• What the exercise asks
Verbatim copy, images removed: write out the entries below.
Dataset extract Start Marker
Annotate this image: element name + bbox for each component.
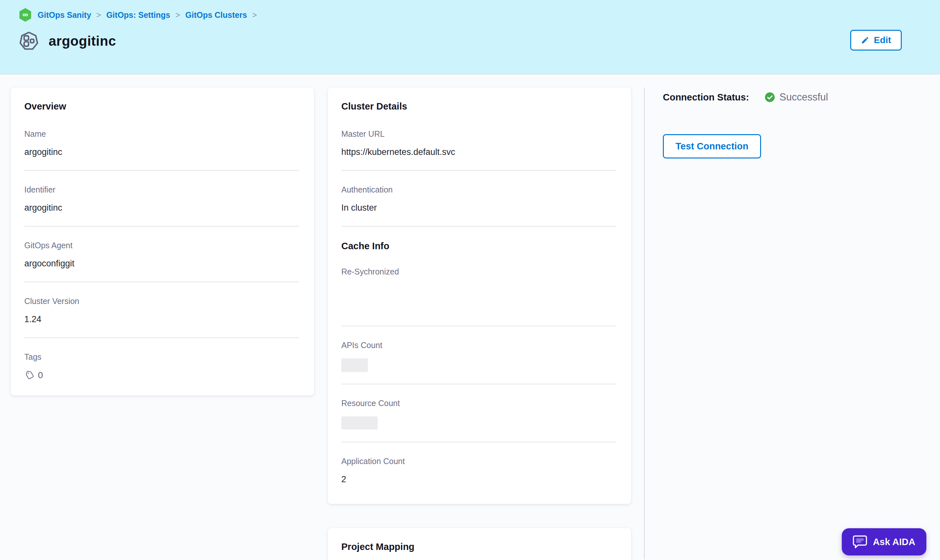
cluster-details-card: Cluster Details Master URL https://kuber…	[328, 88, 631, 504]
connection-status-value: Successful	[780, 91, 828, 103]
field-label-tags: Tags	[24, 352, 299, 362]
resource-count-skeleton	[341, 417, 378, 429]
divider	[341, 384, 616, 385]
divider	[341, 442, 616, 442]
project-mapping-card: Project Mapping → gitops2	[328, 528, 631, 560]
ask-aida-button[interactable]: Ask AIDA	[842, 528, 926, 555]
edit-button-label: Edit	[874, 35, 891, 45]
connection-status-row: Connection Status: Successful	[663, 91, 940, 103]
field-label-apis-count: APIs Count	[341, 341, 616, 350]
breadcrumb: ∞ GitOps Sanity > GitOps: Settings > Git…	[19, 8, 920, 22]
field-value-master-url: https://kubernetes.default.svc	[341, 147, 616, 157]
main-content: Overview Name argogitinc Identifier argo…	[0, 75, 940, 559]
field-value-resynchronized	[341, 285, 616, 313]
field-value-authentication: In cluster	[341, 203, 616, 213]
breadcrumb-link-gitops-settings[interactable]: GitOps: Settings	[106, 10, 170, 20]
field-label-master-url: Master URL	[341, 129, 616, 139]
field-label-resynchronized: Re-Sychronized	[341, 267, 616, 277]
title-row: argogitinc	[19, 31, 920, 51]
divider	[24, 226, 299, 226]
divider	[341, 226, 616, 226]
tags-count: 0	[38, 370, 43, 380]
page-header: ∞ GitOps Sanity > GitOps: Settings > Git…	[0, 0, 940, 75]
field-value-application-count: 2	[341, 474, 616, 485]
project-mapping-heading: Project Mapping	[341, 542, 616, 552]
connection-panel: Connection Status: Successful Test Conne…	[644, 88, 940, 559]
ask-aida-label: Ask AIDA	[873, 537, 915, 548]
divider	[341, 170, 616, 171]
edit-button[interactable]: Edit	[850, 30, 902, 51]
gitops-project-icon: ∞	[19, 8, 32, 22]
field-label-resource-count: Resource Count	[341, 398, 616, 408]
overview-heading: Overview	[24, 101, 299, 112]
overview-card: Overview Name argogitinc Identifier argo…	[11, 88, 314, 395]
field-label-application-count: Application Count	[341, 457, 616, 466]
tag-icon	[24, 371, 34, 380]
divider	[24, 282, 299, 282]
field-value-name: argogitinc	[24, 147, 299, 157]
apis-count-skeleton	[341, 358, 368, 372]
cache-info-heading: Cache Info	[341, 241, 616, 251]
cluster-icon	[19, 31, 39, 51]
breadcrumb-separator: >	[252, 10, 258, 20]
field-label-name: Name	[24, 129, 299, 139]
field-label-identifier: Identifier	[24, 185, 299, 194]
breadcrumb-link-gitops-sanity[interactable]: GitOps Sanity	[38, 10, 91, 20]
breadcrumb-separator: >	[175, 10, 181, 20]
tags-row: 0	[24, 370, 299, 380]
cluster-details-heading: Cluster Details	[341, 101, 616, 112]
field-value-gitops-agent: argoconfiggit	[24, 258, 299, 269]
divider	[24, 337, 299, 338]
field-label-authentication: Authentication	[341, 185, 616, 194]
divider	[24, 170, 299, 171]
connection-status-label: Connection Status:	[663, 92, 749, 103]
pencil-icon	[861, 36, 869, 45]
page-title: argogitinc	[49, 33, 116, 49]
field-value-identifier: argogitinc	[24, 203, 299, 213]
divider	[341, 326, 616, 326]
chat-bubble-icon	[853, 535, 867, 548]
svg-text:∞: ∞	[22, 10, 28, 19]
breadcrumb-separator: >	[95, 10, 102, 20]
breadcrumb-link-gitops-clusters[interactable]: GitOps Clusters	[185, 10, 247, 20]
field-value-cluster-version: 1.24	[24, 314, 299, 325]
test-connection-button[interactable]: Test Connection	[663, 134, 761, 158]
field-label-cluster-version: Cluster Version	[24, 297, 299, 306]
success-check-icon	[765, 92, 775, 102]
field-label-gitops-agent: GitOps Agent	[24, 241, 299, 250]
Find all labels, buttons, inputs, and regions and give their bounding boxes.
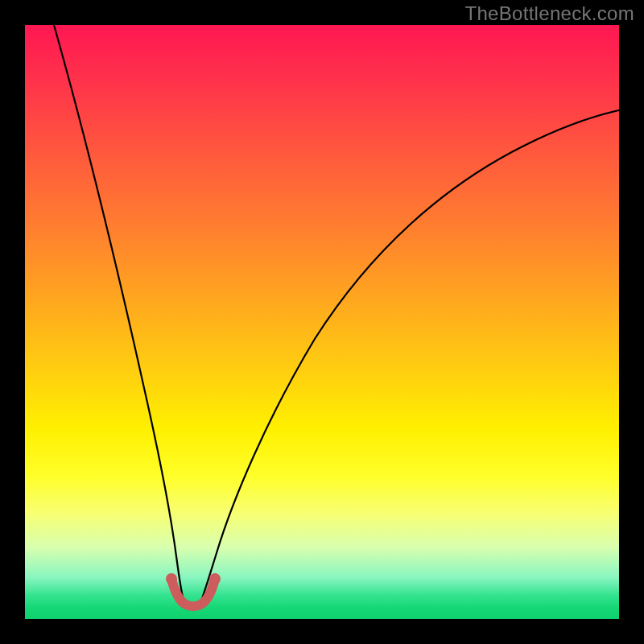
Dataset extract End Marker
• Task response
Annotate this image: element name + bbox for each component.
cluster-details-card: Cluster Details Master URL https://kuber…	[328, 88, 631, 504]
connection-status-value: Successful	[780, 91, 828, 103]
field-label-tags: Tags	[24, 352, 299, 362]
resource-count-skeleton	[341, 417, 378, 429]
divider	[341, 384, 616, 385]
divider	[341, 442, 616, 442]
project-mapping-card: Project Mapping → gitops2	[328, 528, 631, 560]
ask-aida-button[interactable]: Ask AIDA	[842, 528, 926, 555]
edit-button-label: Edit	[874, 35, 891, 45]
connection-status-row: Connection Status: Successful	[663, 91, 940, 103]
field-label-apis-count: APIs Count	[341, 341, 616, 350]
breadcrumb: ∞ GitOps Sanity > GitOps: Settings > Git…	[19, 8, 920, 22]
field-value-master-url: https://kubernetes.default.svc	[341, 147, 616, 157]
main-content: Overview Name argogitinc Identifier argo…	[0, 75, 940, 559]
field-value-resynchronized	[341, 285, 616, 313]
field-value-authentication: In cluster	[341, 203, 616, 213]
breadcrumb-link-gitops-settings[interactable]: GitOps: Settings	[106, 10, 170, 20]
field-label-master-url: Master URL	[341, 129, 616, 139]
field-label-resynchronized: Re-Sychronized	[341, 267, 616, 277]
title-row: argogitinc	[19, 31, 920, 51]
divider	[24, 226, 299, 226]
divider	[341, 226, 616, 226]
tags-count: 0	[38, 370, 43, 380]
page-header: ∞ GitOps Sanity > GitOps: Settings > Git…	[0, 0, 940, 75]
field-value-application-count: 2	[341, 474, 616, 485]
project-mapping-heading: Project Mapping	[341, 542, 616, 552]
connection-panel: Connection Status: Successful Test Conne…	[644, 88, 940, 559]
ask-aida-label: Ask AIDA	[873, 537, 915, 548]
divider	[341, 170, 616, 171]
edit-button[interactable]: Edit	[850, 30, 902, 51]
gitops-project-icon: ∞	[19, 8, 32, 22]
field-label-resource-count: Resource Count	[341, 398, 616, 408]
overview-heading: Overview	[24, 101, 299, 112]
overview-card: Overview Name argogitinc Identifier argo…	[11, 88, 314, 395]
field-label-application-count: Application Count	[341, 457, 616, 466]
tag-icon	[24, 371, 34, 380]
divider	[24, 282, 299, 282]
field-value-name: argogitinc	[24, 147, 299, 157]
apis-count-skeleton	[341, 358, 368, 372]
cache-info-heading: Cache Info	[341, 241, 616, 251]
cluster-icon	[19, 31, 39, 51]
breadcrumb-separator: >	[252, 10, 258, 20]
field-label-name: Name	[24, 129, 299, 139]
field-label-identifier: Identifier	[24, 185, 299, 194]
breadcrumb-link-gitops-sanity[interactable]: GitOps Sanity	[38, 10, 91, 20]
breadcrumb-separator: >	[175, 10, 181, 20]
tags-row: 0	[24, 370, 299, 380]
cluster-details-heading: Cluster Details	[341, 101, 616, 112]
field-value-gitops-agent: argoconfiggit	[24, 258, 299, 269]
divider	[24, 337, 299, 338]
field-label-authentication: Authentication	[341, 185, 616, 194]
divider	[24, 170, 299, 171]
connection-status-label: Connection Status:	[663, 92, 749, 103]
pencil-icon	[861, 36, 869, 45]
page-title: argogitinc	[49, 33, 116, 49]
field-value-identifier: argogitinc	[24, 203, 299, 213]
divider	[341, 326, 616, 326]
chat-bubble-icon	[853, 535, 867, 548]
svg-text:∞: ∞	[22, 10, 28, 19]
breadcrumb-separator: >	[95, 10, 102, 20]
breadcrumb-link-gitops-clusters[interactable]: GitOps Clusters	[185, 10, 247, 20]
field-value-cluster-version: 1.24	[24, 314, 299, 325]
test-connection-button[interactable]: Test Connection	[663, 134, 761, 158]
field-label-cluster-version: Cluster Version	[24, 297, 299, 306]
success-check-icon	[765, 92, 775, 102]
field-label-gitops-agent: GitOps Agent	[24, 241, 299, 250]
Find all labels, buttons, inputs, and regions and give their bounding boxes.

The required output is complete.